Collect the lines of the entries where "请求参数采集设置" shows up.
─── GIVEN DATA ───
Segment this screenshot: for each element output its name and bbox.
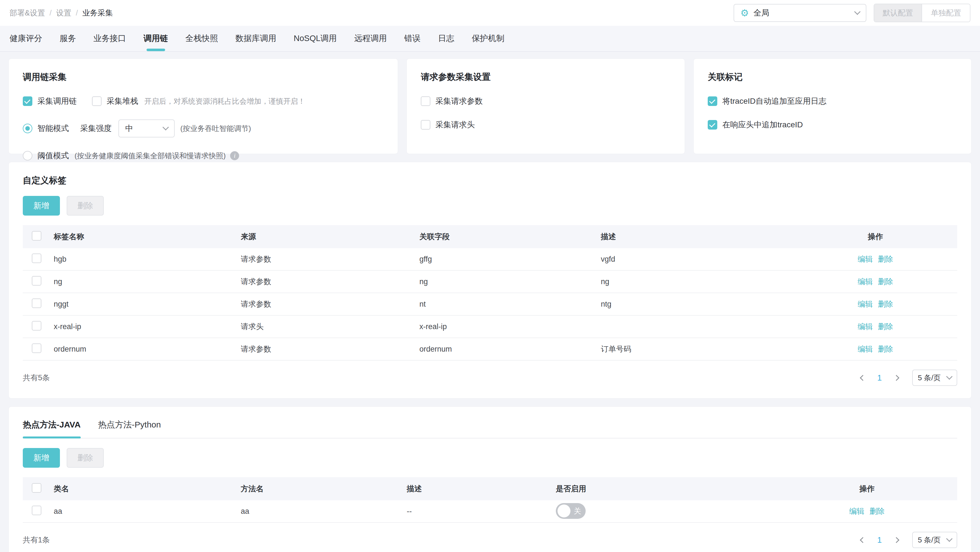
column-header: 类名	[54, 484, 241, 494]
config-button-group: 默认配置 单独配置	[874, 4, 970, 22]
separate-config-button[interactable]: 单独配置	[922, 4, 970, 22]
column-header: 方法名	[241, 484, 407, 494]
tab-log[interactable]: 日志	[438, 26, 454, 51]
edit-link[interactable]: 编辑	[858, 254, 873, 264]
pagination: 1 5 条/页	[856, 370, 957, 386]
tab-database-call[interactable]: 数据库调用	[235, 26, 276, 51]
tab-hot-methods-python[interactable]: 热点方法-Python	[98, 419, 161, 438]
source-cell: 请求参数	[241, 344, 419, 354]
tab-service[interactable]: 服务	[60, 26, 76, 51]
tab-nosql-call[interactable]: NoSQL调用	[294, 26, 337, 51]
request-params-panel: 请求参数采集设置 采集请求参数 采集请求头	[406, 59, 685, 154]
select-all-checkbox[interactable]	[32, 231, 41, 241]
edit-link[interactable]: 编辑	[858, 322, 873, 332]
breadcrumb-item[interactable]: 设置	[56, 8, 72, 18]
gear-icon: ⚙	[740, 8, 749, 18]
delete-link[interactable]: 删除	[878, 254, 893, 264]
page-number[interactable]: 1	[877, 535, 882, 545]
column-header: 描述	[601, 232, 799, 242]
toggle-knob	[557, 504, 570, 517]
tab-hot-methods-java[interactable]: 热点方法-JAVA	[23, 419, 81, 438]
chevron-right-icon[interactable]	[891, 534, 903, 546]
scope-select[interactable]: ⚙ 全局	[733, 4, 866, 22]
tag-name-cell: x-real-ip	[54, 322, 241, 331]
edit-link[interactable]: 编辑	[858, 276, 873, 287]
append-traceid-header-checkbox[interactable]	[708, 120, 717, 130]
panel-title: 关联标记	[708, 71, 957, 83]
total-count: 共有1条	[23, 535, 50, 545]
page-number[interactable]: 1	[877, 373, 882, 382]
add-method-button[interactable]: 新增	[23, 448, 60, 468]
delete-link[interactable]: 删除	[878, 299, 893, 309]
page-size-select[interactable]: 5 条/页	[912, 370, 957, 386]
chevron-down-icon	[946, 535, 953, 542]
tab-remote-call[interactable]: 远程调用	[354, 26, 387, 51]
collect-params-label: 采集请求参数	[436, 96, 483, 106]
column-header: 操作	[782, 484, 957, 494]
chevron-left-icon[interactable]	[856, 372, 868, 383]
collect-params-checkbox[interactable]	[421, 97, 430, 106]
main-tab-bar: 健康评分 服务 业务接口 调用链 全栈快照 数据库调用 NoSQL调用 远程调用…	[0, 26, 980, 52]
threshold-mode-radio[interactable]	[23, 151, 32, 160]
tab-full-stack-snapshot[interactable]: 全栈快照	[185, 26, 218, 51]
tag-name-cell: nggt	[54, 300, 241, 309]
table-row: nggt 请求参数 nt ntg 编辑删除	[23, 293, 957, 316]
tab-health-score[interactable]: 健康评分	[10, 26, 42, 51]
info-icon[interactable]: i	[230, 151, 239, 160]
table-row: ng 请求参数 ng ng 编辑删除	[23, 271, 957, 293]
tab-error[interactable]: 错误	[404, 26, 420, 51]
tab-trace-chain[interactable]: 调用链	[143, 26, 168, 51]
collect-stack-checkbox[interactable]	[92, 97, 102, 106]
smart-mode-hint: (按业务吞吐智能调节)	[180, 124, 251, 133]
delete-link[interactable]: 删除	[869, 506, 885, 516]
edit-link[interactable]: 编辑	[858, 344, 873, 354]
page-size-value: 5 条/页	[918, 373, 940, 383]
section-title: 自定义标签	[23, 174, 957, 186]
row-checkbox[interactable]	[32, 254, 41, 263]
strength-select-value: 中	[125, 123, 133, 134]
row-checkbox[interactable]	[32, 298, 41, 308]
row-checkbox[interactable]	[32, 343, 41, 353]
collect-headers-checkbox[interactable]	[421, 120, 430, 130]
append-traceid-log-checkbox[interactable]	[708, 97, 717, 106]
smart-mode-radio[interactable]	[23, 124, 32, 133]
enable-toggle[interactable]: 关	[556, 503, 585, 519]
threshold-mode-label: 阈值模式	[37, 151, 69, 161]
strength-select[interactable]: 中	[118, 119, 175, 138]
delete-method-button[interactable]: 删除	[67, 448, 104, 468]
add-tag-button[interactable]: 新增	[23, 196, 60, 216]
breadcrumb-separator: /	[76, 9, 78, 17]
breadcrumb-item[interactable]: 部署&设置	[10, 8, 45, 18]
chevron-right-icon[interactable]	[891, 372, 903, 383]
breadcrumb-current: 业务采集	[83, 8, 113, 18]
row-checkbox[interactable]	[32, 276, 41, 286]
tag-name-cell: hgb	[54, 255, 241, 263]
collect-stack-label: 采集堆栈	[107, 96, 138, 106]
edit-link[interactable]: 编辑	[849, 506, 864, 516]
method-name-cell: aa	[241, 507, 407, 516]
delete-link[interactable]: 删除	[878, 344, 893, 354]
row-checkbox[interactable]	[32, 321, 41, 330]
delete-tag-button[interactable]: 删除	[67, 196, 104, 216]
panel-title: 请求参数采集设置	[421, 71, 671, 83]
chevron-left-icon[interactable]	[856, 534, 868, 546]
page-size-select[interactable]: 5 条/页	[912, 532, 957, 548]
collect-trace-checkbox[interactable]	[23, 97, 32, 106]
tab-protection[interactable]: 保护机制	[472, 26, 504, 51]
select-all-checkbox[interactable]	[32, 483, 41, 493]
pagination: 1 5 条/页	[856, 532, 957, 548]
chevron-down-icon	[162, 124, 169, 130]
delete-link[interactable]: 删除	[878, 322, 893, 332]
default-config-button[interactable]: 默认配置	[874, 4, 922, 22]
hot-methods-tabbar: 热点方法-JAVA 热点方法-Python	[23, 419, 957, 438]
edit-link[interactable]: 编辑	[858, 299, 873, 309]
delete-link[interactable]: 删除	[878, 276, 893, 287]
field-cell: nt	[419, 300, 601, 309]
total-count: 共有5条	[23, 373, 50, 383]
column-header: 操作	[799, 232, 957, 242]
source-cell: 请求头	[241, 322, 419, 332]
tab-business-api[interactable]: 业务接口	[93, 26, 126, 51]
row-checkbox[interactable]	[32, 506, 41, 515]
column-header: 标签名称	[54, 232, 241, 242]
chevron-down-icon	[854, 8, 861, 15]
───
▶ **RESULT OF THE EXERCISE**
request-params-panel: 请求参数采集设置 采集请求参数 采集请求头	[406, 59, 685, 154]
panel-title: 请求参数采集设置	[421, 71, 671, 83]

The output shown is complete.